The Unaccompanied Minor at Our Border

My grandfather was born in a small village in the west of Ireland in 1839. He was the third of four children. In 1845 and succeeding years, the Irish potato crop failed and a great famine ensued. A million people died and a million people immigrated.

My grandfather’s family was impoverished but was able to send the two older children to America In 1849 my grandfather and his 6-year-old sister were sent by ship to America to live with their older siblings. Communication was unreliable and the older siblings never received notice of their coming. The two young children were not met in New York when their ship arrived. Two unaccompanied minors seeking to enter the United States.

Fortunately, it was a different time. A family from Connecticut who they didn’t know vouched for them, took them into their home and raised them until they were young adults.

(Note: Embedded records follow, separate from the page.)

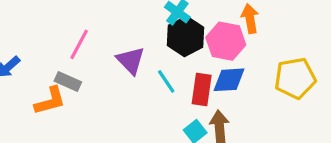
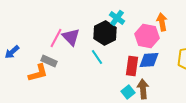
black hexagon: (185, 36) -> (105, 33), moved
purple triangle: (131, 61) -> (71, 37), moved
cyan line: (166, 81) -> (97, 57), moved

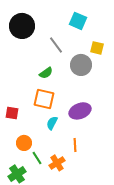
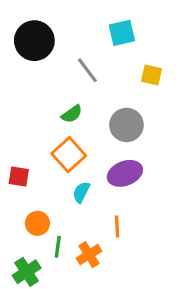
cyan square: (78, 21) -> (122, 33), turned -36
gray circle: (81, 65) -> (126, 125), moved
orange square: (44, 99) -> (69, 155), turned 35
green line: (37, 158) -> (58, 247), turned 40

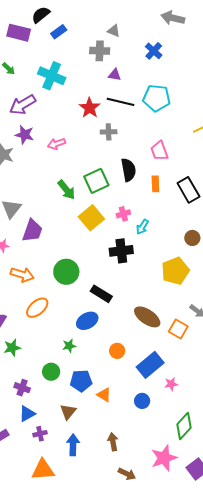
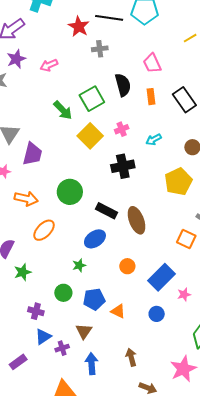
purple star: (25, 135) -> (16, 59), turned -30
cyan arrow: (142, 227) -> (154, 140), moved, turned 35
brown ellipse: (147, 317) -> (136, 220), moved, turned 40
purple cross: (40, 434) -> (62, 348), moved

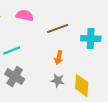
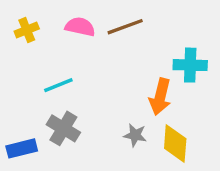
brown line: (58, 28) -> (125, 27), moved
orange arrow: (59, 58) -> (160, 97), moved, size x1.5

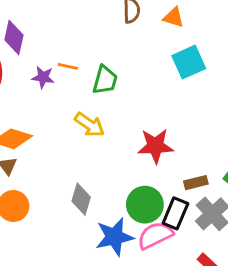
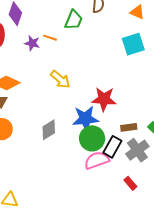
orange triangle: (174, 17) -> (137, 12), moved
green trapezoid: (105, 80) -> (74, 20), moved
gray diamond: (81, 199) -> (49, 130), turned 35
blue star: (114, 237) -> (85, 119), moved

Later, my grandfather moved to Minnesota and married my grandmother. My mother was his fourth and last child. He lived just long enough to hold me as a newborn.

I write this as thousands of unaccompanied children are streaming across our southern border, and the intense cry is “don’t admit them, send them back.”

Fortunately, that was not the national attitude in 1849. I owe my very existence to the generosity of a welcoming country and the kindness of a family from Connecticut.

Thomas E. Holloran is a senior distinguished fellow at the University of St. Thomas School of Law, and former president of Medtronic and chairman and CEO of Dain-Rauscher, now RBC Wealth Management.